Este
é um trecho do conto "O jardim secreto", do volume A inocência do padre Brown, em tradução, sem nenhum exagero, belíssima de Carlos Nougué, publicada pela editora Sétimo Selo, em 2006.
Essa passagem, que poderia ser
tomada como mera enumeração e apresentação dos convidados do chefe de polícia
de Paris, Valentin -- um antípoda do pequeno sacerdote, algo como o lado materialista da lei -- chamou-me atenção desde a primeira leitura. Padre Brown é a
um só tempo uma inteligência certeira e desconcertante e uma presença física,
dir-se-ia, opaca, ou como foi dito em "Cruz azul", "diminuto
simplório" ou, ainda, "um tipo de homem que qualquer pessoa pode
levar por um barbante até o Pólo Norte".
O curioso é que no presente conto
é o único que não conta com descrição detalhada que mereceram outras
personagens.

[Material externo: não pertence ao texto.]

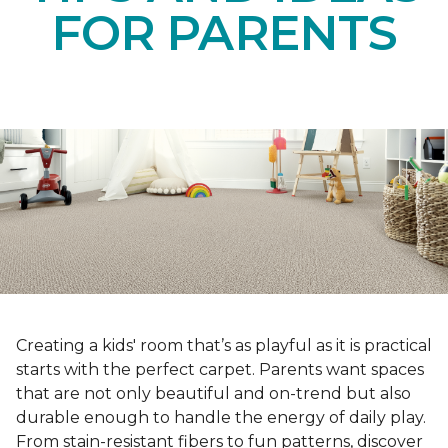
FOR PARENTS
Creating a kids' room that’s as playful as it is practical
starts with the perfect carpet. Parents want spaces
that are not only beautiful and on-trend but also
durable enough to handle the energy of daily play.
From stain-resistant fibers to fun patterns, discover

É simplesmente apresentado como de "Cobhole, Essex, a quem
conhecera na Inglaterra". Com isso, a sugestão visual é interessantíssima,
uma vez que percebemos como o policial francês olha demoradamente para cada
convidado, a ponto de apreender-lhes os pormenores físicos e psicológicos, mas
quando passa por Brown, a simples brevidade da descrição faz-nos perceber que
seu olho quase o ignora, quando muito o detecta, e assim um recurso
aparentemente tão simples descreve certa arrogância esclarecida de Valentin e
certo sentimento de rivalidade em relação àquela figurinha de preto, quieta no
seu cantinho, humilde e indiferente à exuberância artificial que o rodeia, o
que comunica imediatamente com o final do conto anterior, o já aludido "Cruz azul", em que ele, "um
padreco de Essex", em vez de prestar atenção à reverência de seus dois
rivais -- o detetive esclarecido e o criminoso Flambeau que teve suas intenções reveladas -- ou comover-se ou envaidecer-se com ela, "olhava em volta à procura de seu guarda-chuva".